Your answer should be exactly the lines from the one that contains "Хэнтий аймгийн НДГ" through the final line of the entries below, and nothing else.

● ● ● ●

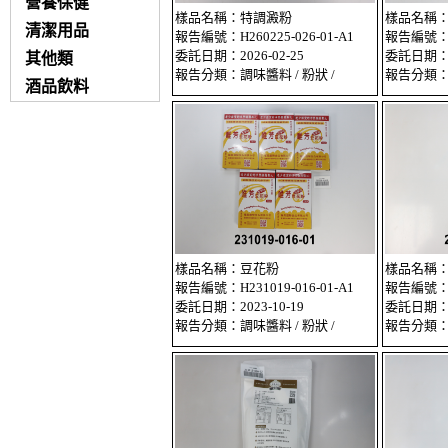
營養保健
樣品名稱：特調澱粉
樣品名稱
清潔用品
報告編號：H260225-026-01-A1
報告編號：H2
委託日期：2026-02-25
委託日期：20
其他類
報告分類：調味醬料 / 粉狀 /
報告分類：調
酒品飲料
樣品名稱：豆花粉
樣品名稱
報告編號：H231019-016-01-A1
報告編號：H2
委託日期：2023-10-19
委託日期：20
報告分類：調味醬料 / 粉狀 /
報告分類：調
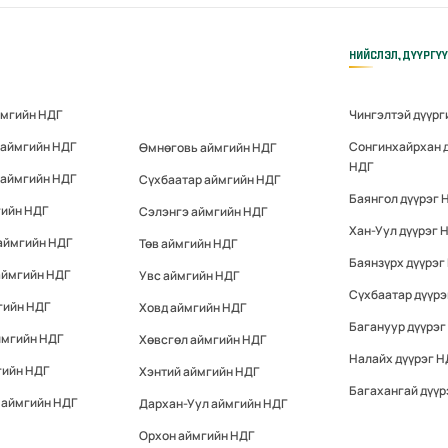
НИЙСЛЭЛ, ДҮҮРГҮ
ймгийн НДГ
Чингэлтэй дүүрг
 аймгийн НДГ
Сонгинхайрхан 
Өмнөговь аймгийн НДГ
НДГ
 аймгийн НДГ
Сүхбаатар аймгийн НДГ
Баянгол дүүрэг 
гийн НДГ
Сэлэнгэ аймгийн НДГ
Хан-Уул дүүрэг 
аймгийн НДГ
Төв аймгийн НДГ
Баянзүрх дүүрэг
аймгийн НДГ
Увс аймгийн НДГ
Сүхбаатар дүүрэ
гийн НДГ
Ховд аймгийн НДГ
Багануур дүүрэг
ймгийн НДГ
Хөвсгөл аймгийн НДГ
Налайх дүүрэг Н
гийн НДГ
Хэнтий аймгийн НДГ
Багахангай дүүр
 аймгийн НДГ
Дархан-Уул аймгийн НДГ
Орхон аймгийн НДГ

● ● ● ●

=== Solution for this problem ===
Хэнтий аймгийн НДГ
Багахангай дүүр
 аймгийн НДГ
Дархан-Уул аймгийн НДГ
Орхон аймгийн НДГ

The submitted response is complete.